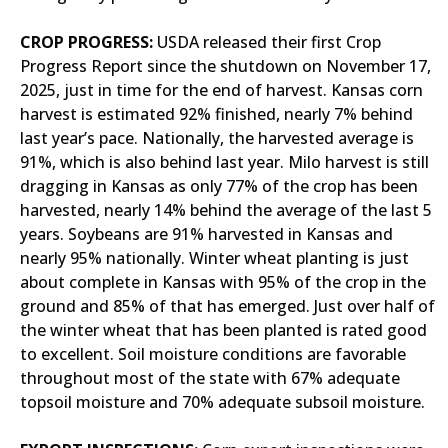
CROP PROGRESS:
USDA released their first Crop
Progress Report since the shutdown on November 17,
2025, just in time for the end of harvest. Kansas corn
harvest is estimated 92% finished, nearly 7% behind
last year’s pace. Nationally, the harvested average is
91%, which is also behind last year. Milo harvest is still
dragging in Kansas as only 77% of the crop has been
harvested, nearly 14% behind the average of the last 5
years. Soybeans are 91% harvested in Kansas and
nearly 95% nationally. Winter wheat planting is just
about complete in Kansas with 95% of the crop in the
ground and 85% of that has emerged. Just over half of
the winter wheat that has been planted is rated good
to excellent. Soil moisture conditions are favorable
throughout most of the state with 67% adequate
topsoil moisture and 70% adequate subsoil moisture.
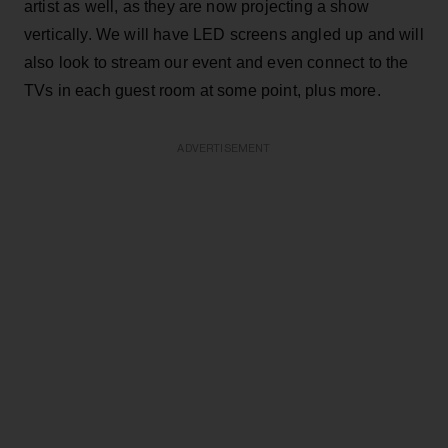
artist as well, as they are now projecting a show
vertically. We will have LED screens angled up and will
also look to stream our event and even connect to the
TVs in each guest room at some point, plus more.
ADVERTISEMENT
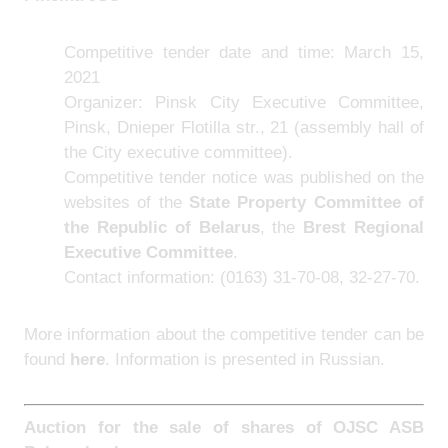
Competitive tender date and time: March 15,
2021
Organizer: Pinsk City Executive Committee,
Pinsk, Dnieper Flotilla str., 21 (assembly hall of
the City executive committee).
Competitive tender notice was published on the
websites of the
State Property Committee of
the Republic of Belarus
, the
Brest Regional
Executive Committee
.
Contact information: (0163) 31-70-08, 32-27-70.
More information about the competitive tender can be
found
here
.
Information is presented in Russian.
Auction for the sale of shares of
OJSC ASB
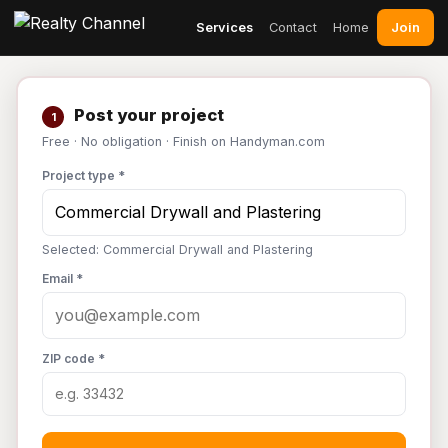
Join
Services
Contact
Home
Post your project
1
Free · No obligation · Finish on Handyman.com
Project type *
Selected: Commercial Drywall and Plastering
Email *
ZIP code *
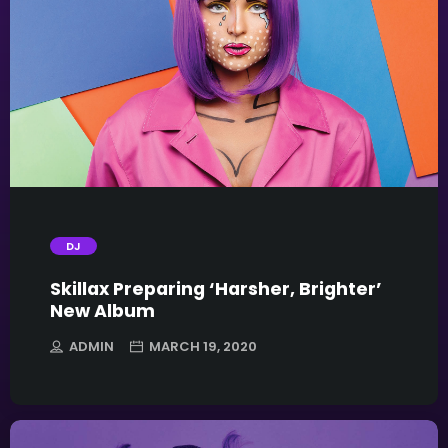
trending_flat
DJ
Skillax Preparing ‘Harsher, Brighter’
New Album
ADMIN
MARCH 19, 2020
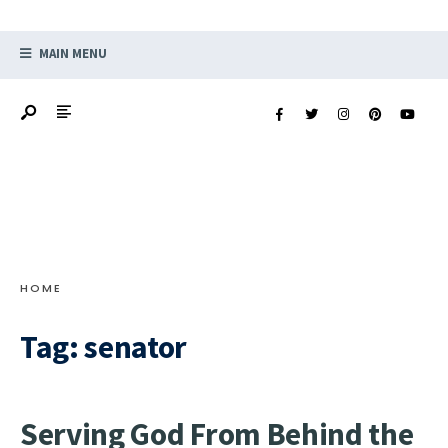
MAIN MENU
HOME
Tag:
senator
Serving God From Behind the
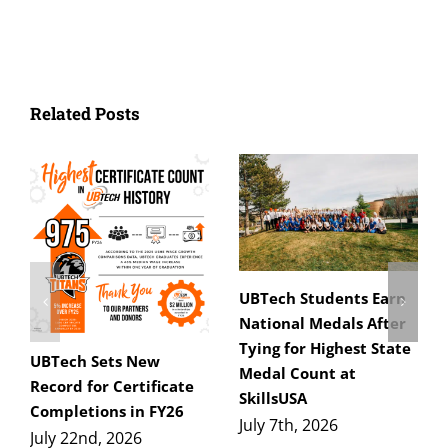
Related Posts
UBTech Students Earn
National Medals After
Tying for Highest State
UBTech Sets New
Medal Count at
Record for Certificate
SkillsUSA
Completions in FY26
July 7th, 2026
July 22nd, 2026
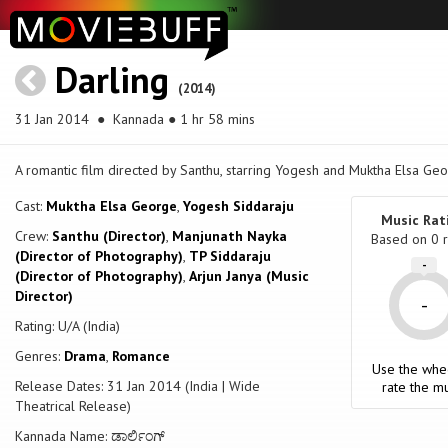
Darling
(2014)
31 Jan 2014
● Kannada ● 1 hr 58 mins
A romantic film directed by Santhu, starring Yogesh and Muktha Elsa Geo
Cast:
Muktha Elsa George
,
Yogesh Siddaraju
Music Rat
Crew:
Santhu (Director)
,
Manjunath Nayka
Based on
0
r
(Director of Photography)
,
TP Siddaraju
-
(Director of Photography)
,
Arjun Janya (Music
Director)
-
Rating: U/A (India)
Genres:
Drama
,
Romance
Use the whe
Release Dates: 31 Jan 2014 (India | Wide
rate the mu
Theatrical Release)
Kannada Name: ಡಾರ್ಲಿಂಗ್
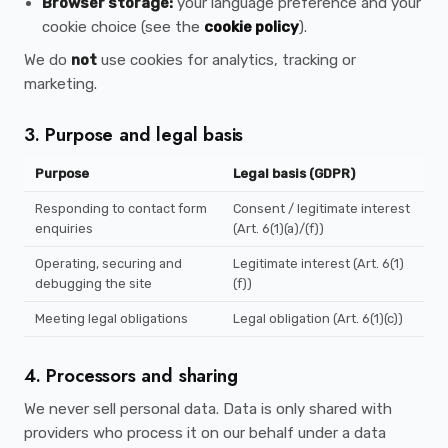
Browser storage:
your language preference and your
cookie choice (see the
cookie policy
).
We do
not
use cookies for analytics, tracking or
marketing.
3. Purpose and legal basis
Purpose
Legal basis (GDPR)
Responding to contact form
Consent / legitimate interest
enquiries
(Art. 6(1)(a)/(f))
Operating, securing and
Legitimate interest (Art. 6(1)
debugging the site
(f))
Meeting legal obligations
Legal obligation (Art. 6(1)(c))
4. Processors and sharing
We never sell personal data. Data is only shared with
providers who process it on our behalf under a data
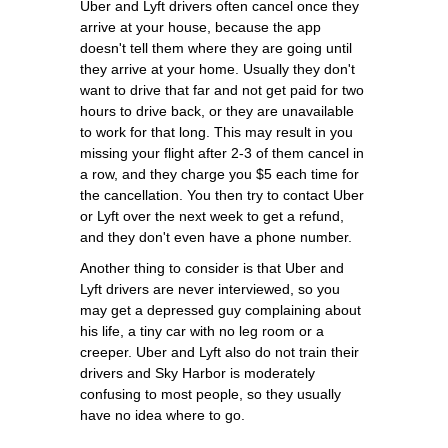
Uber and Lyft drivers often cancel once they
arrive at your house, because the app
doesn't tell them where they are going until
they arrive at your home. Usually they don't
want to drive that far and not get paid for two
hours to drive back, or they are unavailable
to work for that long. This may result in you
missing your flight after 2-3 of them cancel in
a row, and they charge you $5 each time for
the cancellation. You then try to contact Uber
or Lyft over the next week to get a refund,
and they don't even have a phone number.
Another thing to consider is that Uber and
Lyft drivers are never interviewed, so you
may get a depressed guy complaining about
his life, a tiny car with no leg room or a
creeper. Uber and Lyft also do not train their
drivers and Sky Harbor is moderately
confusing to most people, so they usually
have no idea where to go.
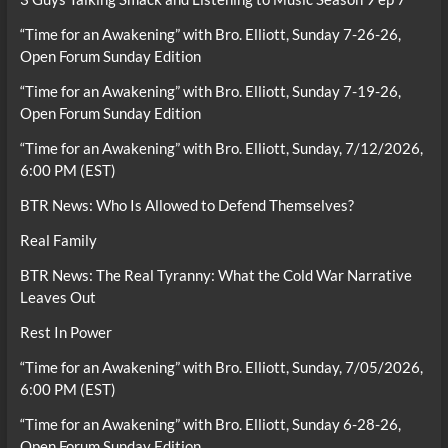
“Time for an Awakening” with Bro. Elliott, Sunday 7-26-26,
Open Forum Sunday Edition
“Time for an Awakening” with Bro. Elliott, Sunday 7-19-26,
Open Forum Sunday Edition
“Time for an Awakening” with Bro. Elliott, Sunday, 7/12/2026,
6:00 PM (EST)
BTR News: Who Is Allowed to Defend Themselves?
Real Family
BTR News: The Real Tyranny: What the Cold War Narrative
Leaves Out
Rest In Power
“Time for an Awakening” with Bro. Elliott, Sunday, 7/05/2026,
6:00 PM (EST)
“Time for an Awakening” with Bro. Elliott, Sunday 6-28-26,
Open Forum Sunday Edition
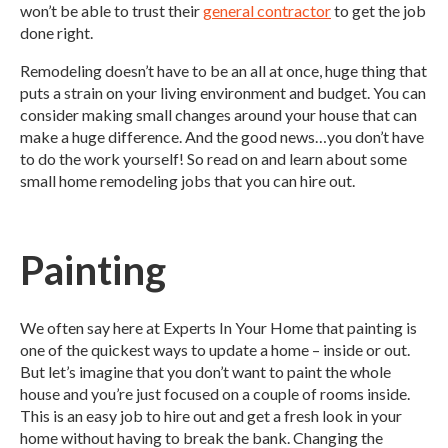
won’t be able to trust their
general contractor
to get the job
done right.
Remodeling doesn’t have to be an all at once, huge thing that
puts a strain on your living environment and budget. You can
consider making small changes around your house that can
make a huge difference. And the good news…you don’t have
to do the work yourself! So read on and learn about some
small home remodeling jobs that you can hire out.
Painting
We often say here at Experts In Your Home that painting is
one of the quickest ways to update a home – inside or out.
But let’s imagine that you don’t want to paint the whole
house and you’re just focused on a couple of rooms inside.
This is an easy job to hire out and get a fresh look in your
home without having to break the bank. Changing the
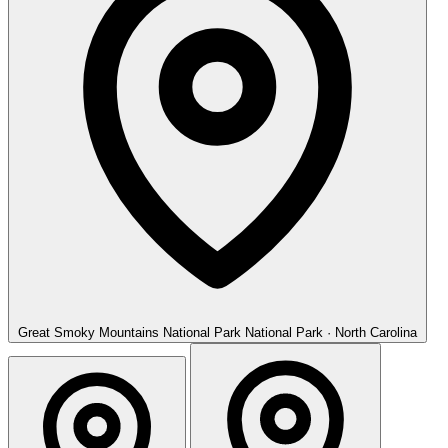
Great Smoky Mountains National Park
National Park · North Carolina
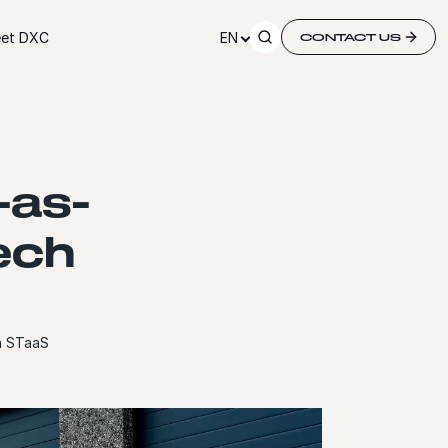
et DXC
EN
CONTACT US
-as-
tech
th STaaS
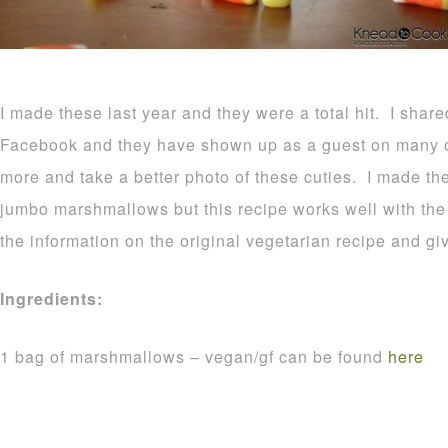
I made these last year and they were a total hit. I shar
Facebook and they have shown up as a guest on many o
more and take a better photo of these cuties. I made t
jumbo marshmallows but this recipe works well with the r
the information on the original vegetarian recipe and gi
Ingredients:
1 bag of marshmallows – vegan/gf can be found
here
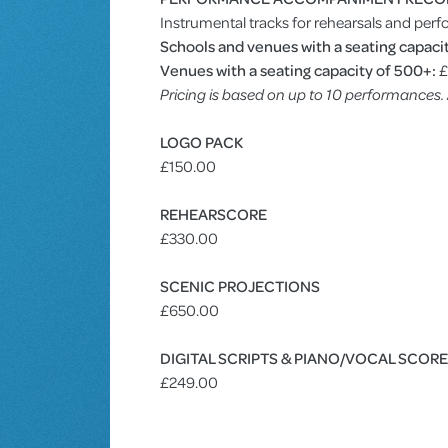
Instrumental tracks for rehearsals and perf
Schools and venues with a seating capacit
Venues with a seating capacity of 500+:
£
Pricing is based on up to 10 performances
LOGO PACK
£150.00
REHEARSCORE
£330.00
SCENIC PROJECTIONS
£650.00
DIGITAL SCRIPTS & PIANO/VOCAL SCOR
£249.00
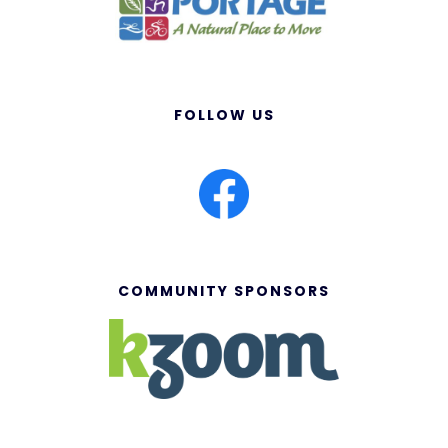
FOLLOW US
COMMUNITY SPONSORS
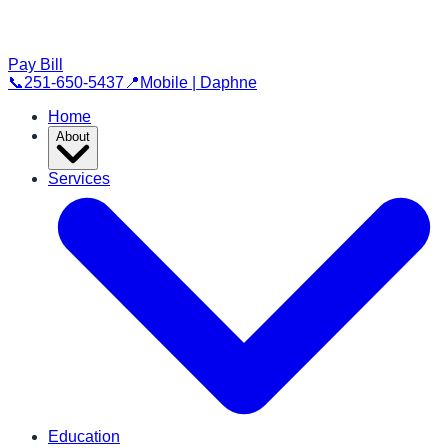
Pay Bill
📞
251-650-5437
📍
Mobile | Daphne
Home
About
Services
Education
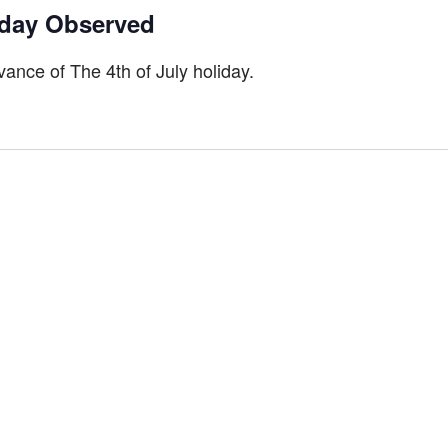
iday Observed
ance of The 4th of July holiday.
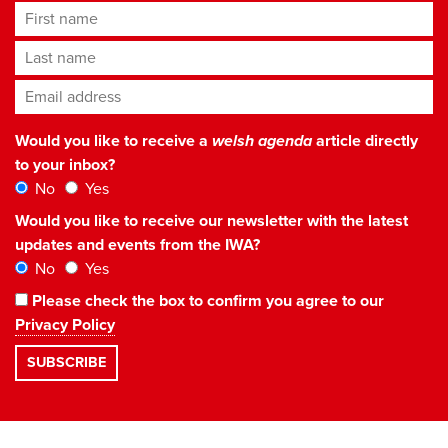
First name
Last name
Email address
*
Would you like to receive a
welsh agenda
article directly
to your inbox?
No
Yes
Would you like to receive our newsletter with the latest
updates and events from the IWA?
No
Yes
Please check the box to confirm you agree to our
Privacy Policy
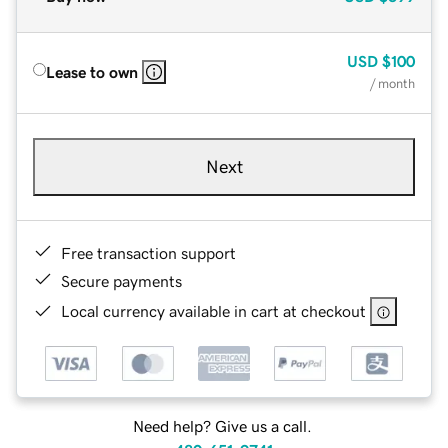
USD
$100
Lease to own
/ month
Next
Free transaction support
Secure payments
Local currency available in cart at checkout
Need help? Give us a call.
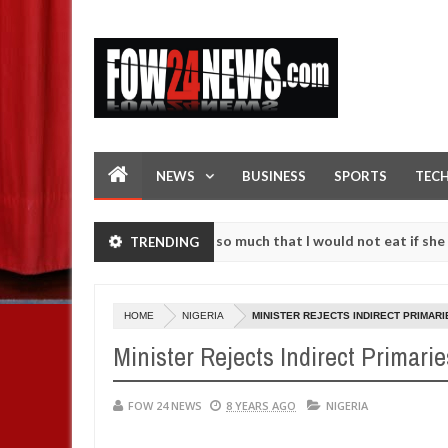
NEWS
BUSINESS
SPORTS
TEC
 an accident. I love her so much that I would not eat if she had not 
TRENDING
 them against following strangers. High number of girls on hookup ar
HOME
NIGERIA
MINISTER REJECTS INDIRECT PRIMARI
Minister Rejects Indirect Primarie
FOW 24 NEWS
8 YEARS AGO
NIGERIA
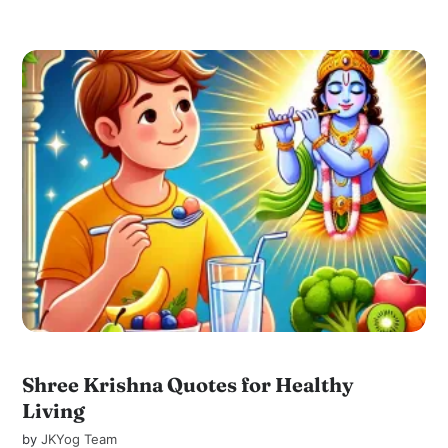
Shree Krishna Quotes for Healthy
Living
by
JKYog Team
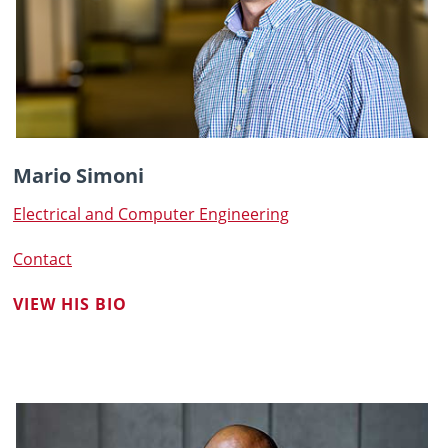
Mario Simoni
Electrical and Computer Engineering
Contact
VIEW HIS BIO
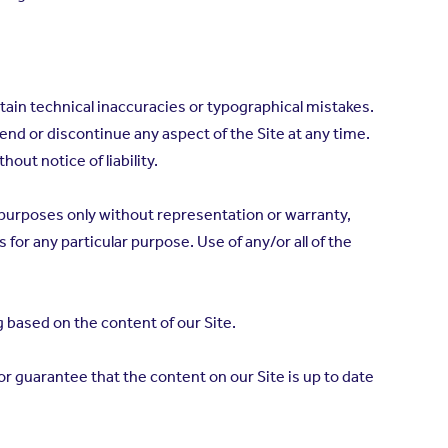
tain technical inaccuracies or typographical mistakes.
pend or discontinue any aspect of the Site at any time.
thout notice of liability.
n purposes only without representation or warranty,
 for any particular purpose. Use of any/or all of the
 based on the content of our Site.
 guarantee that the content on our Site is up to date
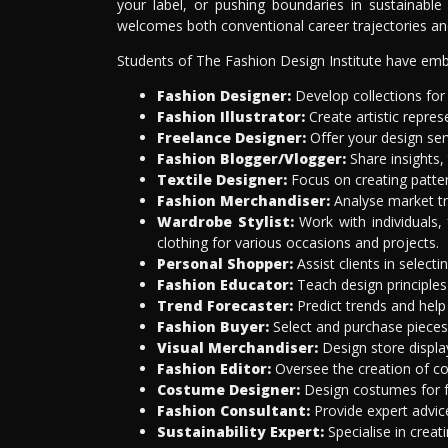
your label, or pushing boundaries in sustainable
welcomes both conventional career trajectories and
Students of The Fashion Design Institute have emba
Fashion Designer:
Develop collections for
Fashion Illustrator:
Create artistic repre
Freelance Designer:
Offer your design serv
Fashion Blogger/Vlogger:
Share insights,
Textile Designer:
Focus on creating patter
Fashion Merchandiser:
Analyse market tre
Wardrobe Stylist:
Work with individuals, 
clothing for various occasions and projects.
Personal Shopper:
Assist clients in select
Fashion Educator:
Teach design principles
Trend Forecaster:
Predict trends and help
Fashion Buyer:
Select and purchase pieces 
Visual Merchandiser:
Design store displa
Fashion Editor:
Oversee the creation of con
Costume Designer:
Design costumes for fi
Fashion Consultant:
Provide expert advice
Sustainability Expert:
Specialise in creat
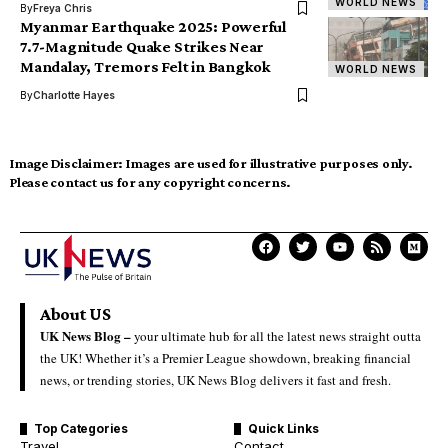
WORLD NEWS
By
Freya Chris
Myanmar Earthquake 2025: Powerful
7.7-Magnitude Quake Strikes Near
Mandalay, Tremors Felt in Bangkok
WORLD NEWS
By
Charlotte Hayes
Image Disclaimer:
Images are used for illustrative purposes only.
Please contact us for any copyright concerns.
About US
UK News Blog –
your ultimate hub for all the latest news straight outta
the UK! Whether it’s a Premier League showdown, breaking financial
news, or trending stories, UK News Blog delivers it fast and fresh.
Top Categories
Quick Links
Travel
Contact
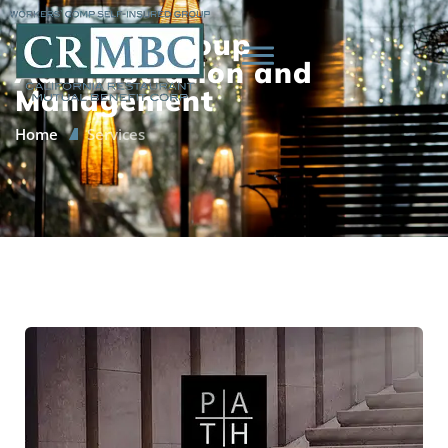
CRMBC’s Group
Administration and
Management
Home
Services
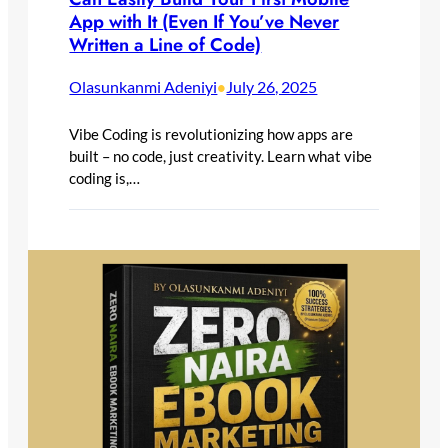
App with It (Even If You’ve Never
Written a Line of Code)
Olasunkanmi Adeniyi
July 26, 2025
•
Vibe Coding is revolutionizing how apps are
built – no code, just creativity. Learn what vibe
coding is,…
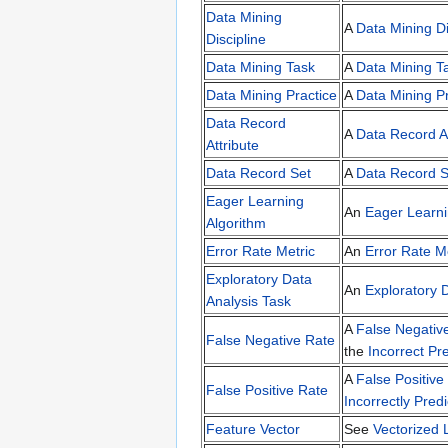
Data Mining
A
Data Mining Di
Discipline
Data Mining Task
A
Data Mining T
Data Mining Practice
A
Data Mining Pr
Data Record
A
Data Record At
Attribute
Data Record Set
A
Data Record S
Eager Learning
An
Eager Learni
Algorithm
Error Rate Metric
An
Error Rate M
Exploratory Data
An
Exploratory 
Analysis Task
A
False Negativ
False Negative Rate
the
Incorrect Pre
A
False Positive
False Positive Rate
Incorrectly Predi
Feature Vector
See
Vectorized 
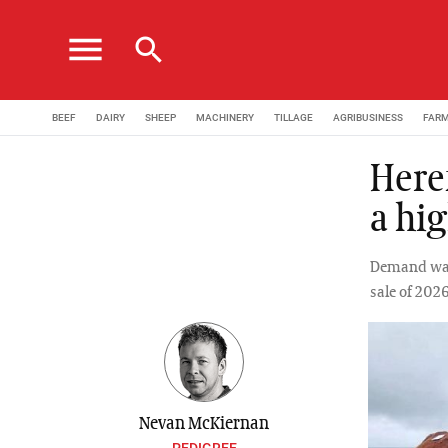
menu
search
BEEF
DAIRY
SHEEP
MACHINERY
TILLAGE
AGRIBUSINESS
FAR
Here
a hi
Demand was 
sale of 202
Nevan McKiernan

▶ **Exercise details**
After dropping the pictures, reproduce exactly the lines from the first line of the entries through the line containing "also look to", both included.

▶ **Task solution**
CROP PROGRESS:
USDA released their first Crop
Progress Report since the shutdown on November 17,
2025, just in time for the end of harvest. Kansas corn
harvest is estimated 92% finished, nearly 7% behind
last year’s pace. Nationally, the harvested average is
91%, which is also behind last year. Milo harvest is still
dragging in Kansas as only 77% of the crop has been
harvested, nearly 14% behind the average of the last 5
years. Soybeans are 91% harvested in Kansas and
nearly 95% nationally. Winter wheat planting is just
about complete in Kansas with 95% of the crop in the
ground and 85% of that has emerged. Just over half of
the winter wheat that has been planted is rated good
to excellent. Soil moisture conditions are favorable
throughout most of the state with 67% adequate
topsoil moisture and 70% adequate subsoil moisture.
artist as well, as they are now projecting a show
vertically. We will have LED screens angled up and will
also look to stream our event and even connect to the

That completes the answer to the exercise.